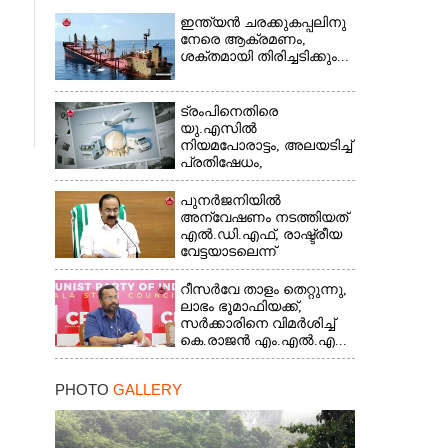
ഇന്ത്യൻ ചരക്കുകപ്പലിനു
നേരെ ആക്രമണം,
ശക്തമായി തിരിച്ചടിക്കും...
ട്രംപിനെതിരെ
യു.എസിൽ
നിയമപോരാട്ടം, അലയടിച്ച്
പ്രതിഷേധം,
ഭയന്നുവിറച്ച്...
പുനർജനിയിൽ
അന്വേഷണം നടത്തിയത്
എൽ.ഡി.എഫ്, രാഷ്ട്രീയ
വേട്ടയാടലെന്ന്
പറഞ്ഞിട്ടില്ല...
റീസർവേ താളം തെറ്റുന്നു,
ലാഭം ഭൂമാഫിയക്ക്,
സർക്കാരിനെ വിമർശിച്ച്
കെ.രാജൻ എം.എൽ.എ...
PHOTO
GALLERY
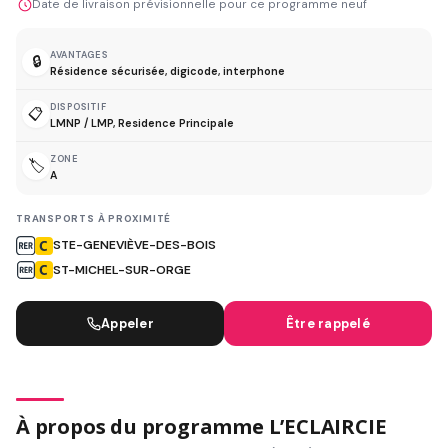
Date de livraison prévisionnelle pour ce programme neuf
AVANTAGES
🔒
Résidence sécurisée, digicode, interphone
DISPOSITIF
📋
LMNP / LMP, Residence Principale
ZONE
🏷️
A
TRANSPORTS À PROXIMITÉ
STE-GENEVIÈVE-DES-BOIS
ST-MICHEL-SUR-ORGE
Appeler
Être rappelé
À propos du programme L’ECLAIRCIE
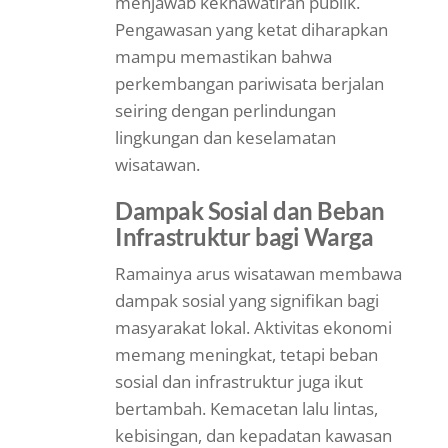
menjawab kekhawatiran publik.
Pengawasan yang ketat diharapkan
mampu memastikan bahwa
perkembangan pariwisata berjalan
seiring dengan perlindungan
lingkungan dan keselamatan
wisatawan.
Dampak Sosial dan Beban
Infrastruktur bagi Warga
Ramainya arus wisatawan membawa
dampak sosial yang signifikan bagi
masyarakat lokal. Aktivitas ekonomi
memang meningkat, tetapi beban
sosial dan infrastruktur juga ikut
bertambah. Kemacetan lalu lintas,
kebisingan, dan kepadatan kawasan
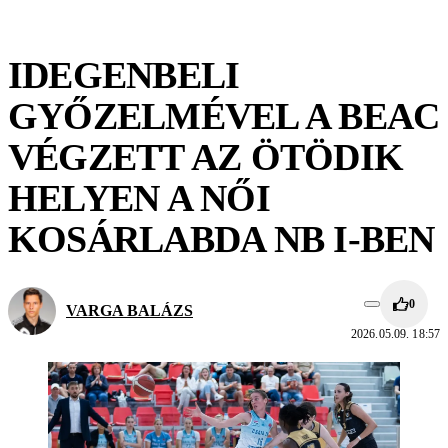
IDEGENBELI
GYŐZELMÉVEL A BEAC
VÉGZETT AZ ÖTÖDIK
HELYEN A NŐI
KOSÁRLABDA NB I-BEN
0
VARGA BALÁZS
2026.05.09. 18:57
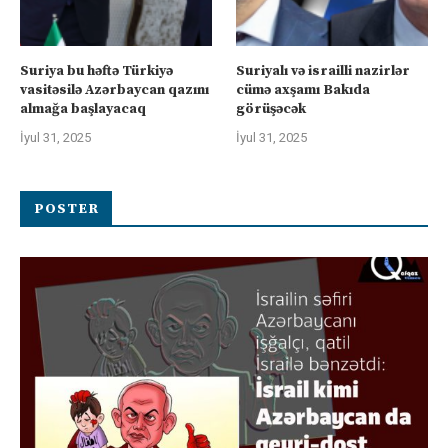
Suriya bu həftə Türkiyə
Suriyalı və israilli nazirlər
vasitəsilə Azərbaycan qazını
cümə axşamı Bakıda
almağa başlayacaq
görüşəcək
İyul 31, 2025
İyul 31, 2025
POSTER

※ ※ ※

• _Assigned task_:
A picture-free version of all the records, repeated exactly, is what to return.

• _Response to this task_:
ഇന്ത്യൻ ചരക്കുകപ്പലിനു
നേരെ ആക്രമണം,
ശക്തമായി തിരിച്ചടിക്കും...
ട്രംപിനെതിരെ
യു.എസിൽ
നിയമപോരാട്ടം, അലയടിച്ച്
പ്രതിഷേധം,
ഭയന്നുവിറച്ച്...
പുനർജനിയിൽ
അന്വേഷണം നടത്തിയത്
എൽ.ഡി.എഫ്, രാഷ്ട്രീയ
വേട്ടയാടലെന്ന്
പറഞ്ഞിട്ടില്ല...
റീസർവേ താളം തെറ്റുന്നു,
ലാഭം ഭൂമാഫിയക്ക്,
സർക്കാരിനെ വിമർശിച്ച്
കെ.രാജൻ എം.എൽ.എ...
PHOTO
GALLERY
Date de livraison prévisionnelle pour ce programme neuf
AVANTAGES
🔒
Résidence sécurisée, digicode, interphone
DISPOSITIF
📋
LMNP / LMP, Residence Principale
ZONE
🏷️
A
TRANSPORTS À PROXIMITÉ
STE-GENEVIÈVE-DES-BOIS
ST-MICHEL-SUR-ORGE
Appeler
Être rappelé
À propos du programme L’ECLAIRCIE
menjawab kekhawatiran publik.
Pengawasan yang ketat diharapkan
mampu memastikan bahwa
perkembangan pariwisata berjalan
seiring dengan perlindungan
lingkungan dan keselamatan
wisatawan.
Dampak Sosial dan Beban
Infrastruktur bagi Warga
Ramainya arus wisatawan membawa
dampak sosial yang signifikan bagi
masyarakat lokal. Aktivitas ekonomi
memang meningkat, tetapi beban
sosial dan infrastruktur juga ikut
bertambah. Kemacetan lalu lintas,
kebisingan, dan kepadatan kawasan
IDEGENBELI
GYŐZELMÉVEL A BEAC
VÉGZETT AZ ÖTÖDIK
HELYEN A NŐI
KOSÁRLABDA NB I-BEN
0
VARGA BALÁZS
2026.05.09. 18:57
Suriya bu həftə Türkiyə
Suriyalı və israilli nazirlər
vasitəsilə Azərbaycan qazını
cümə axşamı Bakıda
almağa başlayacaq
görüşəcək
İyul 31, 2025
İyul 31, 2025
POSTER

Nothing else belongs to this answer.